A cibercriminalidade está aumentando, então, se o seu banco de dados tiver sido aberto para conexões externas, prepare-se para experimentar o bedlam. Ao longo dos últimos meses, os hackers têm estado no auge, fazem uma pausa e reaparecem para ganhar lucros, tornando inoperantes as configurações padrão da MongoDB em uma oportunidade de resgate Bitcoin.

A onda recente de ataques MongoDB atingiu mais de 26.000 servidores, com os cibercriminosos exigindo pagamentos Bitcoin de cada vítima. Este desenvolvimento alarmou muitos. Ele ressalta a importância de atuar com um senso de urgência e prestar muita atenção à ampla proteção de segurança e às melhores práticas.

Pode-se notar que, uma vez que os cibercriminosos podem penetrar em dispositivos vulneráveis, eles tendem a continuar experimentando seu modo de ataque. Em outras palavras, uma vez que eles veem o lucrativo modelo de negócios, eles voltam para ele. Isto é particularmente verdadeiro se eles encontrarem inúmeros servidores que executam uma base de dados de código aberto que ainda não tomaram as medidas cautelares adequadas.

Fundada em 2007, a MongoDB está entre as sete principais soluções de software de banco de dados de código aberto e livre. Ela é conhecida por lidar bem com grandes dados. Desde a sua criação, foi baixada cerca de 20 milhões de vezes.

Cerca de oito meses atrás, hackers conseguiram invadir mais de 10.500 sistemas executando o software de banco de dados MongoDB. O próximo passo na infiltração é limpar o banco de dados e deixar para trás uma nota de resgate exigindo pagamento por sua restauração ao estado anterior. Numerosas empresas que caíram pagaram para recuperar seus dados.

Os ataques ocorreram pela primeira vez em dezembro de 2016. No início de janeiro deste ano, ocorreram inúmeros ataques em bancos de dados inseguros da MongoDB. O profissional de segurança Niall Merrigan tuitou sobre o salto maciço em bancos de dados resgatados desde os ataques iniciais. O pesquisador de segurança e cofundador da Fundação GDI, Victor Gerver, notou que alguns dos culpados pelo hackeamento não fizeram cópias dos dados das vítimas.

Portanto, mesmo que o resgate seja pago, os dados podem ter sido eliminados. As empresas que foram vítimas percebem muito tarde que foram enganadas. Em alguns casos, as empresas descobrem que os cibercriminosos nem sequer tinham seus dados em primeiro lugar, e receberam notas falsas de resgate.

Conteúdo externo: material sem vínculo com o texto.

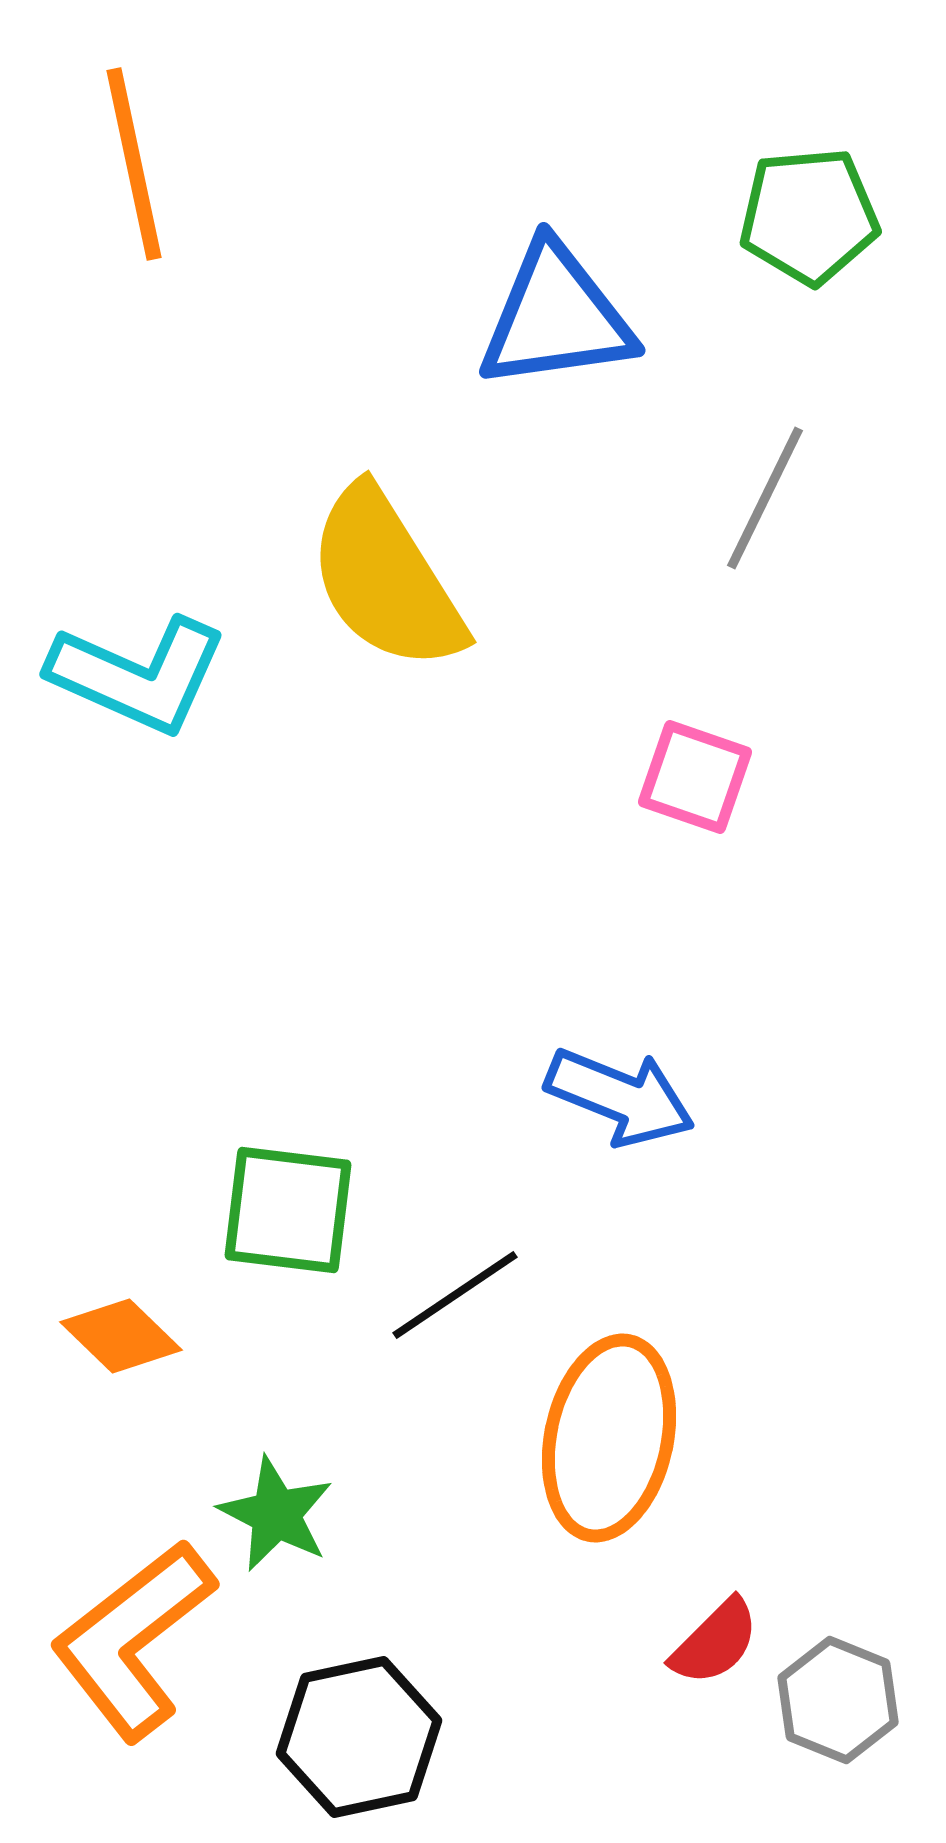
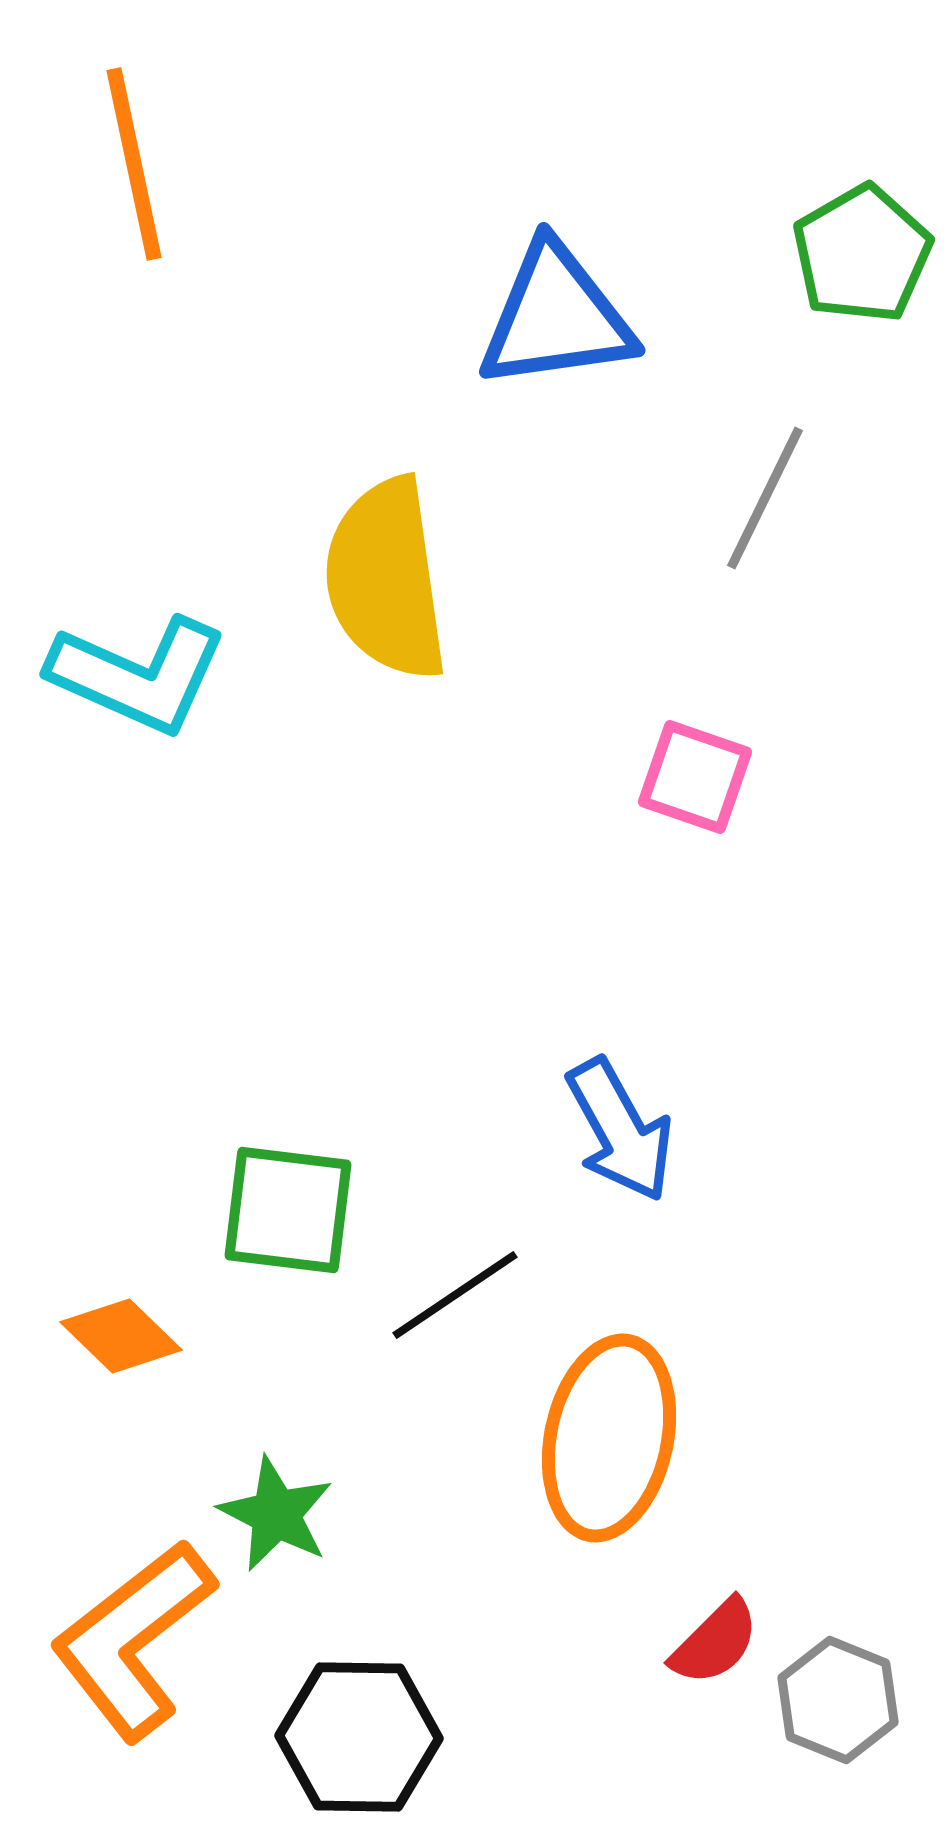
green pentagon: moved 53 px right, 38 px down; rotated 25 degrees counterclockwise
yellow semicircle: rotated 24 degrees clockwise
blue arrow: moved 33 px down; rotated 39 degrees clockwise
black hexagon: rotated 13 degrees clockwise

Até o momento, os pesquisadores de segurança estiveram ocupados colaborando com outros especialistas para analisar a grande onda de sequestros na MongoDB. Várias equipes de hackeamento estavam supostamente atrás do recente cibercrime. Um grupo foi considerado responsável pelo sequestro de mais de 22.000 máquinas através de uma conexão externa. Dois outros grupos não foram tão bem-sucedidos, mas ainda vitimaram inúmeras entidades.

Além de confiar em relatórios criados por pesquisadores de segurança, as empresas que executam bancos de dados da MongoDB não garantidos devem estar prontas para responder a ataques repetidos. A maior lição aprendida com os ataques MongoDB é a necessidade crucial de mitigação contra ataques de inspiração ransomware.

Na verdade, segurança pobre e negligência grave têm seus perigos. Os hackers que marcaram grandes sucessos iniciais foram encorajados a atacar de novo. Os administradores de banco de dados precisam reavaliar as configurações de segurança e estar em guarda contra os cibercriminosos.